This invention relates to topographical mapping, and more particularly to a laser system for generating a grid pattern upon an observed object.
The invention provides a controllable high resolution rectangular fringe light pattern which can be made nondivergent as it propagates in space, and which can be projected on a surface for dimensional analysis and topography. The system provides a fast, efficient means for measuring, comparing and standardizing objects such as radar dishes, aircraft windscreens, fuselages, wing structures, aircraft parts, and tires. It may be applied to aerial terrain mapping, terrain following applications, and pattern recognition. Diagnostic surface mapping of living organisms and parts thereof, in-vivo and in-vitro, such as oral structures, ocular and facial structures, limbs, implants, mammaries, et cetera, is possible. Precision microscopic topography may be accomplished. Dynamic measurements of deformations or movements during applied stresses may be measured. Growth may be incrementally measured. In the particular applications of dentistry, the system provides a safe, practical, portable, clinical device for contouring oral structures in-vivo and intraorally, to produce a permanent contour record. This invention may provide more accurate contour data than do standard methods of taking impressions presently used in dentistry. The invention can also provide topographic image data for computer record storage and analysis, forensic and criminal identification, research, and for programming numerically controlled machines for fabrication of dental and medical prostheses, and health and industrial dies or forms.
Each set of parallel interference lines is generated optically as an optimum collimated fringe pattern of high contrast, through the use of a partially silvered glass plate, and a diverging coherent light beam. No physical grids or moving parts are required.

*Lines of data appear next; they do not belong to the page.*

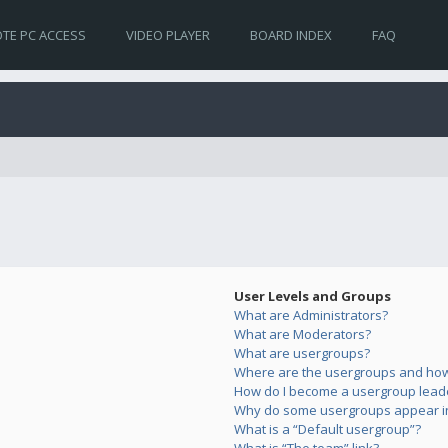
TE PC ACCESS
VIDEO PLAYER
BOARD INDEX
FAQ
User Levels and Groups
What are Administrators?
What are Moderators?
What are usergroups?
Where are the usergroups and how 
How do I become a usergroup lead
Why do some usergroups appear in 
What is a “Default usergroup”?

The grid in this invention is merely a generated light/dark pattern.
The generation of rectangular or square parallelopiped optical fringe patterns for projection onto a surface to be analyzed topographically has not been achieved in the past. The sets of parallel lines may be adjusted optically to intersect at any angle from 0.degree. to 90.degree., and the intensities, contrasts, or spatial frequencies of either or both sets may be adjusted for a particular specimen. Further, the grid pattern may be made diverging or nondiverging in space and the area of the grid pattern may be varied optically. The grid pattern, reflected off the specimen, may be recorded with photographic, holographic, cinematic, or electronic video equipment.
The system of the present invention may be used in-vivo and can be successfully used intra-orally for teeth and other oral structures. There are no safety hazards as all electrical equipment can be isolated from the subject. Laser power levels may be adjusted for complete safety for all areas of the body.